As UCSF moves forward with the recommendations, one major issue to address is financing the new construction. UCSF Medical Center is largely a self-supporting clinical enterprise, with an expense budget of nearly $1 billion annually. The Medical Center receives about one percent of its budget from state funds.
Other major issues include acquiring new land and completing an environmental review process at Mission Bay and the other campus sites, phasing in programs that provide seamless continuity of care for patients and families, and complying with the space ceiling restrictions on the Parnassus campus.
UCSF officials also will continue discussions with the City regarding potential collaborations with San Francisco General Hospital Medical Center about sharing some services and facilities.
UCSF is working with Catellus Development Corporation to discuss infrastructure improvements to sewer, water and power systems and other issues related to the Mission Bay campus.

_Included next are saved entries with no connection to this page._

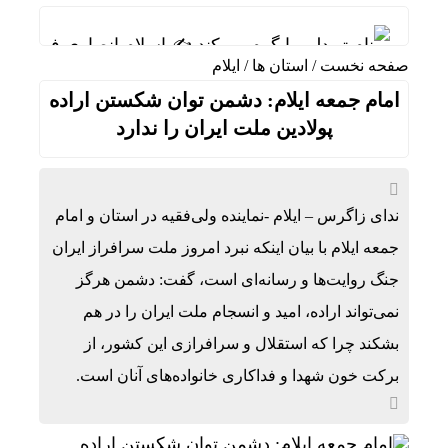
نام تو دلم را گرم می‌کند ✍️ اسلام انصاری فر
صفحه نخست
/
استان ها
/
ایلام
آخرین سال خادمی در پتروخادم پتروشیمی ایلام، شا
امام جمعه ایلام: دشمن توان شکستن اراده
ثبت رکورد جهانی جابه‌جایی زائران در مرز مهران
پولادین ملت ایران را ندارد
رشد ۲۴ درصدی تردد زائران در اربعین از مرز مهران
رئیس ستاد مرکزی اربعین: سهم مهران از تردد زائر بیش از ۵۰
ندای زاگرس – ایلام -نماینده ولی‌فقیه در استان و امام
۷۳۸۰ دستگاه اتوبوس برای جابه‌جایی زائران اربعین به‌ کارگیری شد
جمعه ایلام با بیان اینکه نبرد امروز ملت سرافراز ایران
جنگ روایت‌ها و رسانه‌ای است، گفت: دشمن هرگز
همکاری تهران و بغداد برای خدمت به زائران در مرز
نمی‌تواند اراده، امید و انسجام ملت ایران را در هم
فرمانده قرارگاه اربعین: ۲.۸ میلیون زائر به کشور بازگشتند
بشکند چرا که استقلال و سرافرازی این کشور، از
برکت خون شهدا و فداکاری خانواده‌های آنان است.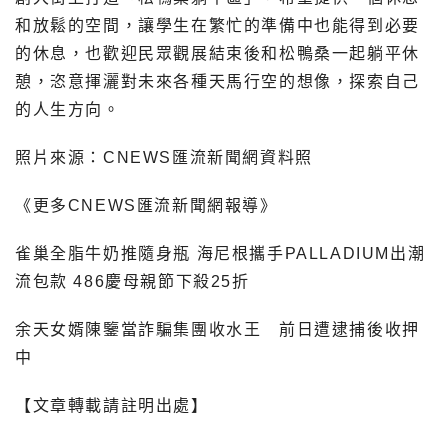
和放鬆的空間，讓學生在繁忙的準備中也能得到必要
的休息，也歡迎民眾觀展結束後和松鴨桑一起躺平休
憩，恣意揮灑對未來各種天馬行空的想像，探索自己
的人生方向。
照片來源：CNEWS匯流新聞網資料照
《更多CNEWS匯流新聞網報導》
雀巢全脂牛奶推隨身瓶 海尼根攜手PALLADIUM出潮
流包款 486慶母親節下殺25折
余天女婿陳鑒當詐騙集團收水王 前日遭逮捕後收押
中
【文章轉載請註明出處】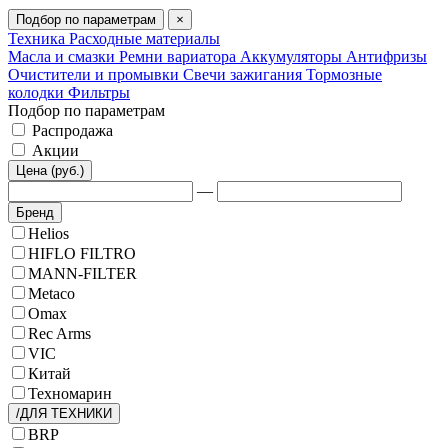
Подбор по параметрам
×
Техника
Расходные материалы
Масла и смазки
Ремни вариатора
Аккумуляторы
Антифризы
Очистители и промывки
Свечи зажигания
Тормозные
колодки
Фильтры
Подбор по параметрам
Распродажа
Акции
Цена (руб.)
—
Бренд
Helios
HIFLO FILTRO
MANN-FILTER
Metaco
Omax
Rec Arms
VIC
Китай
Техномарин
/ДЛЯ ТЕХНИКИ
BRP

A physical master plan depicting the arrangement of uses and the phasing of development at Mission Bay also will be drafted.
Campus planners are currently preparing an Environmental Impact Report (EIR) for the proposed LRDP amendment to ensure compliance with the California Environmental Quality Act. The public will have an opportunity to comment on the analysis contained in that EIR during a 45-day comment period. Along with the LRDP amendment, the EIR is expected to be presented to the Regents for consideration in early 2005.